Copy each line of the material in which the word "amplitude" appears.
╭──
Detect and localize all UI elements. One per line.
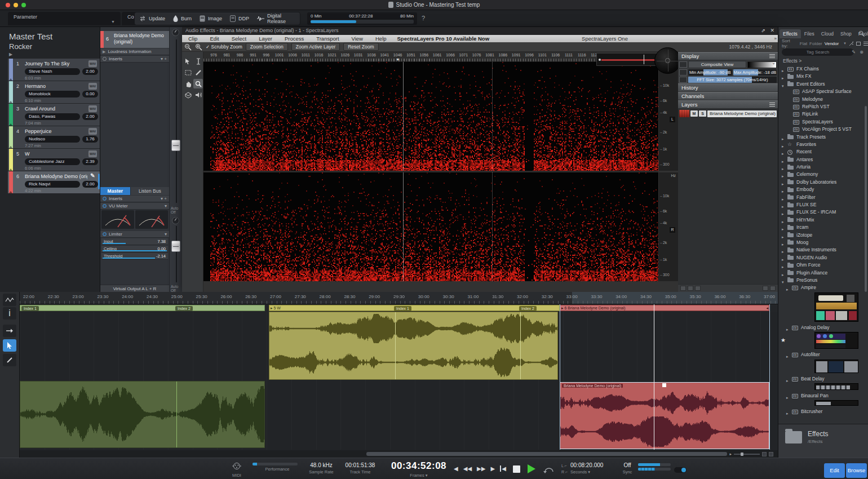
colormap-dropdown[interactable] bbox=[747, 61, 777, 68]
play-small-icon[interactable]: ▸ bbox=[729, 452, 732, 456]
tree-item[interactable]: ▸Native Instruments bbox=[778, 246, 864, 254]
waveform-view-icon[interactable] bbox=[3, 294, 16, 306]
limiter-param-threshold[interactable]: Threshold-2.14 bbox=[101, 253, 168, 260]
delete-layer-icon[interactable] bbox=[770, 286, 776, 291]
expand-icon[interactable]: ⇗ bbox=[761, 28, 765, 33]
tree-item[interactable]: ▸☆Favorites bbox=[778, 141, 864, 148]
track-gain-field[interactable]: 2.39 bbox=[82, 158, 98, 165]
automation-mode[interactable]: Auto Off bbox=[171, 285, 182, 292]
automation-mode[interactable]: Auto Off bbox=[171, 206, 182, 214]
fader-track[interactable] bbox=[176, 226, 177, 282]
edit-tags-icon[interactable]: ✎ bbox=[852, 50, 856, 55]
tree-item[interactable]: ▸Arturia bbox=[778, 163, 864, 171]
plugin-item[interactable]: ▸FXBinaural Pan bbox=[778, 392, 864, 400]
info-icon[interactable]: i bbox=[3, 307, 16, 320]
clear-search-icon[interactable]: ⊗ bbox=[860, 50, 863, 55]
pan-knob-icon[interactable] bbox=[172, 217, 179, 224]
browse-view-button[interactable]: Browse bbox=[846, 463, 867, 478]
tree-item[interactable]: ▸Antares bbox=[778, 156, 864, 163]
zoom-slider-thumb[interactable] bbox=[741, 453, 743, 456]
track-gain-field[interactable]: 2.00 bbox=[82, 68, 98, 75]
output-routing[interactable]: Virtual Output A L + R bbox=[100, 285, 169, 292]
step-back-icon[interactable]: ◀ bbox=[454, 465, 458, 472]
track-gain-field[interactable]: 2.00 bbox=[82, 181, 98, 188]
inserts-bar-top[interactable]: Inserts▾ + bbox=[100, 56, 169, 63]
tree-item[interactable]: ▾PreSonus bbox=[778, 277, 864, 284]
tree-item[interactable]: ▸Ohm Force bbox=[778, 261, 864, 269]
browser-scrollbar[interactable] bbox=[865, 106, 867, 292]
zoom-selection-button[interactable]: Zoom Selection bbox=[246, 43, 288, 51]
tree-item[interactable]: ▸Track Presets bbox=[778, 134, 864, 141]
region-header-green[interactable]: Index 1Index 2 bbox=[20, 305, 265, 311]
browser-tab-files[interactable]: Files bbox=[801, 29, 818, 38]
vu-meter-bar[interactable]: VU Meter▾ bbox=[100, 203, 169, 210]
layers-section-header[interactable]: Layers bbox=[678, 100, 778, 109]
menu-icon[interactable] bbox=[769, 103, 775, 107]
fader-track[interactable] bbox=[176, 39, 177, 203]
sort-mode-vendor[interactable]: Vendor bbox=[825, 41, 839, 46]
layer-tool-icon[interactable] bbox=[680, 286, 686, 291]
tree-item[interactable]: ▸FLUX SE bbox=[778, 201, 864, 209]
chevron-icon[interactable]: ▸ bbox=[786, 377, 789, 384]
max-amplitude-slider[interactable]: Max Amplitude: -18 dB bbox=[733, 69, 777, 76]
fft-icon[interactable] bbox=[679, 77, 687, 83]
track-item[interactable]: 5WWAVCobblestone Jazz2.396:06 min bbox=[8, 149, 100, 171]
zoom-active-layer-button[interactable]: Zoom Active Layer bbox=[291, 43, 340, 51]
rectangle-select-tool-icon[interactable] bbox=[183, 68, 193, 77]
digital-release-button[interactable]: Digital Release bbox=[257, 13, 295, 24]
main-time-display[interactable]: 00:34:52:08 Frames ▾ bbox=[388, 460, 450, 478]
tree-item[interactable]: ▸Celemony bbox=[778, 171, 864, 178]
zoom-in-icon[interactable] bbox=[195, 43, 202, 51]
update-button[interactable]: Update bbox=[139, 16, 165, 21]
layer-mute-button[interactable]: M bbox=[690, 110, 698, 117]
track-gain-field[interactable]: 2.00 bbox=[82, 113, 98, 120]
plugin-item[interactable]: ▸FXAmpire bbox=[778, 284, 864, 291]
spectralayers-titlebar[interactable]: Audio Effects - Briana Melodyne Demo (or… bbox=[182, 27, 778, 35]
breadcrumb[interactable]: Effects > bbox=[783, 58, 801, 64]
plugin-thumbnail-beatdelay[interactable] bbox=[814, 383, 858, 390]
fast-forward-icon[interactable]: ▶▶ bbox=[477, 465, 485, 472]
limiter-param-input[interactable]: Input7.38 bbox=[101, 238, 168, 245]
edit-view-button[interactable]: Edit bbox=[824, 463, 845, 478]
overview-navigator[interactable] bbox=[596, 53, 664, 66]
tree-item[interactable]: ▸FXFX Chains bbox=[778, 65, 864, 73]
help-button[interactable]: ? bbox=[422, 15, 425, 21]
tree-item[interactable]: ▸NUGEN Audio bbox=[778, 254, 864, 261]
tree-item[interactable]: ▸Ircam bbox=[778, 224, 864, 231]
zoom-button[interactable] bbox=[762, 452, 767, 456]
tree-item[interactable]: FXVocAlign Project 5 VST bbox=[778, 126, 864, 133]
tree-item[interactable]: ▾Event Editors bbox=[778, 81, 864, 88]
min-amplitude-slider[interactable]: Min Amplitude: -90 dB bbox=[688, 69, 732, 76]
view-list-icon[interactable] bbox=[863, 42, 868, 46]
scrollbar-handle[interactable] bbox=[366, 452, 727, 456]
menu-view[interactable]: View bbox=[346, 36, 369, 42]
track-item[interactable]: 3Crawl AroundWAVDaso, Pawas2.007:04 min bbox=[8, 104, 100, 126]
fader-handle[interactable] bbox=[171, 241, 180, 252]
limiter-param-ceiling[interactable]: Ceiling0.00 bbox=[101, 246, 168, 252]
menu-edit[interactable]: Edit bbox=[203, 36, 225, 42]
contrast-icon[interactable] bbox=[679, 69, 687, 76]
scrubby-zoom-checkbox[interactable]: ✓ Scrubby Zoom bbox=[206, 44, 242, 50]
move-tool-icon[interactable] bbox=[183, 56, 193, 66]
sort-mode-flat[interactable]: Flat bbox=[800, 41, 807, 46]
browser-tab-shop[interactable]: Shop bbox=[837, 29, 855, 38]
composite-view-button[interactable]: Composite View bbox=[688, 61, 746, 68]
menu-clip[interactable]: Clip bbox=[182, 36, 203, 42]
pan-knob-icon[interactable] bbox=[172, 29, 179, 36]
tree-item[interactable]: FXRipLink bbox=[778, 110, 864, 118]
layer-tool-icon[interactable] bbox=[695, 286, 701, 291]
region-header-yellow[interactable]: ▸ 5 WIndex 1Index 2 bbox=[269, 305, 560, 311]
menu-process[interactable]: Process bbox=[278, 36, 310, 42]
tree-item[interactable]: ▸Moog bbox=[778, 239, 864, 246]
zoom-tool-icon[interactable] bbox=[193, 79, 203, 88]
plugin-thumbnail-ampire[interactable] bbox=[814, 292, 858, 322]
browser-tab-cloud[interactable]: Cloud bbox=[818, 29, 837, 38]
plugin-thumbnail-binaural[interactable] bbox=[814, 400, 858, 406]
add-layer-icon[interactable] bbox=[763, 286, 768, 291]
tree-item[interactable]: ▸Dolby Laboratories bbox=[778, 179, 864, 186]
inserts-controls[interactable]: ▾ + bbox=[161, 56, 167, 63]
power-icon[interactable] bbox=[103, 232, 107, 236]
audio-clip-yellow[interactable] bbox=[269, 312, 558, 380]
tree-item[interactable]: FXASAP Spectral Surface bbox=[778, 88, 864, 95]
track-artist-field[interactable]: Rick Naqvi bbox=[25, 181, 80, 188]
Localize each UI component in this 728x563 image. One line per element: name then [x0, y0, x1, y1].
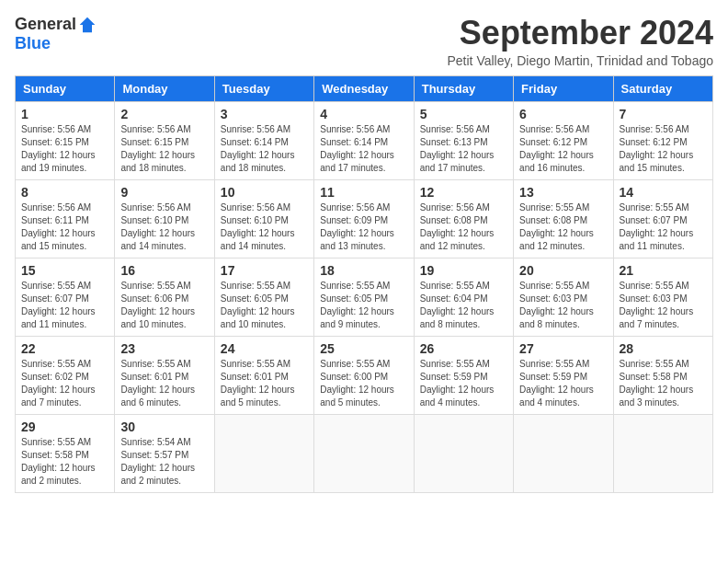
- calendar-week-row: 1Sunrise: 5:56 AM Sunset: 6:15 PM Daylig…: [16, 101, 713, 179]
- table-row: 8Sunrise: 5:56 AM Sunset: 6:11 PM Daylig…: [16, 179, 115, 258]
- day-number: 19: [420, 263, 507, 278]
- day-number: 20: [519, 263, 607, 278]
- table-row: 22Sunrise: 5:55 AM Sunset: 6:02 PM Dayli…: [16, 336, 115, 414]
- table-row: 18Sunrise: 5:55 AM Sunset: 6:05 PM Dayli…: [314, 258, 414, 336]
- day-info: Sunrise: 5:56 AM Sunset: 6:15 PM Dayligh…: [21, 123, 108, 175]
- header-tuesday: Tuesday: [214, 75, 313, 101]
- day-number: 22: [21, 341, 108, 356]
- day-info: Sunrise: 5:55 AM Sunset: 6:06 PM Dayligh…: [120, 280, 208, 331]
- table-row: 4Sunrise: 5:56 AM Sunset: 6:14 PM Daylig…: [314, 101, 414, 179]
- day-info: Sunrise: 5:55 AM Sunset: 6:05 PM Dayligh…: [320, 280, 407, 331]
- day-number: 6: [519, 107, 607, 121]
- day-number: 12: [420, 185, 507, 200]
- table-row: 23Sunrise: 5:55 AM Sunset: 6:01 PM Dayli…: [115, 336, 214, 414]
- header-thursday: Thursday: [414, 75, 513, 101]
- table-row: 19Sunrise: 5:55 AM Sunset: 6:04 PM Dayli…: [414, 258, 513, 336]
- day-info: Sunrise: 5:55 AM Sunset: 5:59 PM Dayligh…: [519, 358, 607, 409]
- day-number: 3: [221, 107, 308, 121]
- day-info: Sunrise: 5:55 AM Sunset: 5:58 PM Dayligh…: [21, 436, 108, 488]
- table-row: 25Sunrise: 5:55 AM Sunset: 6:00 PM Dayli…: [314, 336, 414, 414]
- table-row: 14Sunrise: 5:55 AM Sunset: 6:07 PM Dayli…: [613, 179, 712, 258]
- logo-blue: Blue: [15, 34, 51, 53]
- logo-icon: [78, 16, 97, 34]
- weekday-header-row: Sunday Monday Tuesday Wednesday Thursday…: [16, 75, 713, 101]
- table-row: 29Sunrise: 5:55 AM Sunset: 5:58 PM Dayli…: [16, 414, 115, 492]
- day-number: 28: [620, 341, 707, 356]
- day-number: 23: [120, 341, 208, 356]
- table-row: [514, 414, 613, 492]
- day-info: Sunrise: 5:55 AM Sunset: 6:07 PM Dayligh…: [620, 201, 707, 253]
- header-sunday: Sunday: [16, 75, 115, 101]
- table-row: 2Sunrise: 5:56 AM Sunset: 6:15 PM Daylig…: [115, 101, 214, 179]
- day-number: 27: [519, 341, 607, 356]
- table-row: [314, 414, 414, 492]
- day-number: 2: [120, 107, 208, 121]
- day-number: 29: [21, 419, 108, 434]
- table-row: 24Sunrise: 5:55 AM Sunset: 6:01 PM Dayli…: [214, 336, 313, 414]
- day-info: Sunrise: 5:56 AM Sunset: 6:12 PM Dayligh…: [519, 123, 607, 175]
- title-section: September 2024 Petit Valley, Diego Marti…: [447, 15, 713, 68]
- header-monday: Monday: [115, 75, 214, 101]
- day-info: Sunrise: 5:56 AM Sunset: 6:14 PM Dayligh…: [221, 123, 308, 175]
- day-info: Sunrise: 5:55 AM Sunset: 6:04 PM Dayligh…: [420, 280, 507, 331]
- day-info: Sunrise: 5:55 AM Sunset: 5:59 PM Dayligh…: [420, 358, 507, 409]
- table-row: [613, 414, 712, 492]
- logo-general: General: [15, 15, 76, 34]
- day-info: Sunrise: 5:56 AM Sunset: 6:11 PM Dayligh…: [21, 201, 108, 253]
- table-row: 28Sunrise: 5:55 AM Sunset: 5:58 PM Dayli…: [613, 336, 712, 414]
- day-number: 26: [420, 341, 507, 356]
- table-row: 3Sunrise: 5:56 AM Sunset: 6:14 PM Daylig…: [214, 101, 313, 179]
- day-info: Sunrise: 5:55 AM Sunset: 6:05 PM Dayligh…: [221, 280, 308, 331]
- day-info: Sunrise: 5:55 AM Sunset: 6:02 PM Dayligh…: [21, 358, 108, 409]
- table-row: 7Sunrise: 5:56 AM Sunset: 6:12 PM Daylig…: [613, 101, 712, 179]
- table-row: 12Sunrise: 5:56 AM Sunset: 6:08 PM Dayli…: [414, 179, 513, 258]
- day-number: 21: [620, 263, 707, 278]
- day-info: Sunrise: 5:54 AM Sunset: 5:57 PM Dayligh…: [120, 436, 208, 488]
- calendar-table: Sunday Monday Tuesday Wednesday Thursday…: [15, 75, 713, 493]
- table-row: 30Sunrise: 5:54 AM Sunset: 5:57 PM Dayli…: [115, 414, 214, 492]
- day-number: 1: [21, 107, 108, 121]
- day-info: Sunrise: 5:55 AM Sunset: 6:01 PM Dayligh…: [221, 358, 308, 409]
- table-row: [214, 414, 313, 492]
- calendar-week-row: 22Sunrise: 5:55 AM Sunset: 6:02 PM Dayli…: [16, 336, 713, 414]
- day-number: 18: [320, 263, 407, 278]
- day-number: 17: [221, 263, 308, 278]
- day-info: Sunrise: 5:55 AM Sunset: 6:01 PM Dayligh…: [120, 358, 208, 409]
- day-number: 25: [320, 341, 407, 356]
- table-row: 15Sunrise: 5:55 AM Sunset: 6:07 PM Dayli…: [16, 258, 115, 336]
- day-info: Sunrise: 5:56 AM Sunset: 6:13 PM Dayligh…: [420, 123, 507, 175]
- table-row: 17Sunrise: 5:55 AM Sunset: 6:05 PM Dayli…: [214, 258, 313, 336]
- day-info: Sunrise: 5:56 AM Sunset: 6:10 PM Dayligh…: [221, 201, 308, 253]
- day-number: 15: [21, 263, 108, 278]
- day-number: 4: [320, 107, 407, 121]
- table-row: 16Sunrise: 5:55 AM Sunset: 6:06 PM Dayli…: [115, 258, 214, 336]
- day-info: Sunrise: 5:56 AM Sunset: 6:10 PM Dayligh…: [120, 201, 208, 253]
- day-number: 11: [320, 185, 407, 200]
- day-number: 14: [620, 185, 707, 200]
- table-row: 1Sunrise: 5:56 AM Sunset: 6:15 PM Daylig…: [16, 101, 115, 179]
- day-info: Sunrise: 5:56 AM Sunset: 6:09 PM Dayligh…: [320, 201, 407, 253]
- table-row: [414, 414, 513, 492]
- table-row: 5Sunrise: 5:56 AM Sunset: 6:13 PM Daylig…: [414, 101, 513, 179]
- month-title: September 2024: [447, 15, 713, 52]
- day-info: Sunrise: 5:55 AM Sunset: 6:03 PM Dayligh…: [519, 280, 607, 331]
- day-number: 9: [120, 185, 208, 200]
- day-number: 30: [120, 419, 208, 434]
- table-row: 6Sunrise: 5:56 AM Sunset: 6:12 PM Daylig…: [514, 101, 613, 179]
- day-number: 5: [420, 107, 507, 121]
- calendar-week-row: 8Sunrise: 5:56 AM Sunset: 6:11 PM Daylig…: [16, 179, 713, 258]
- day-info: Sunrise: 5:55 AM Sunset: 6:08 PM Dayligh…: [519, 201, 607, 253]
- day-info: Sunrise: 5:56 AM Sunset: 6:14 PM Dayligh…: [320, 123, 407, 175]
- day-info: Sunrise: 5:56 AM Sunset: 6:08 PM Dayligh…: [420, 201, 507, 253]
- day-number: 8: [21, 185, 108, 200]
- day-number: 7: [620, 107, 707, 121]
- calendar-week-row: 15Sunrise: 5:55 AM Sunset: 6:07 PM Dayli…: [16, 258, 713, 336]
- header-saturday: Saturday: [613, 75, 712, 101]
- day-info: Sunrise: 5:55 AM Sunset: 6:03 PM Dayligh…: [620, 280, 707, 331]
- day-info: Sunrise: 5:55 AM Sunset: 6:07 PM Dayligh…: [21, 280, 108, 331]
- table-row: 10Sunrise: 5:56 AM Sunset: 6:10 PM Dayli…: [214, 179, 313, 258]
- day-number: 10: [221, 185, 308, 200]
- day-info: Sunrise: 5:56 AM Sunset: 6:12 PM Dayligh…: [620, 123, 707, 175]
- page-header: General Blue September 2024 Petit Valley…: [15, 15, 713, 68]
- day-info: Sunrise: 5:56 AM Sunset: 6:15 PM Dayligh…: [120, 123, 208, 175]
╰──
* **Solution to this problem**
max-amplitude-slider[interactable]: Max Amplitude: -18 dB bbox=[733, 69, 777, 76]
min-amplitude-slider[interactable]: Min Amplitude: -90 dB bbox=[688, 69, 732, 76]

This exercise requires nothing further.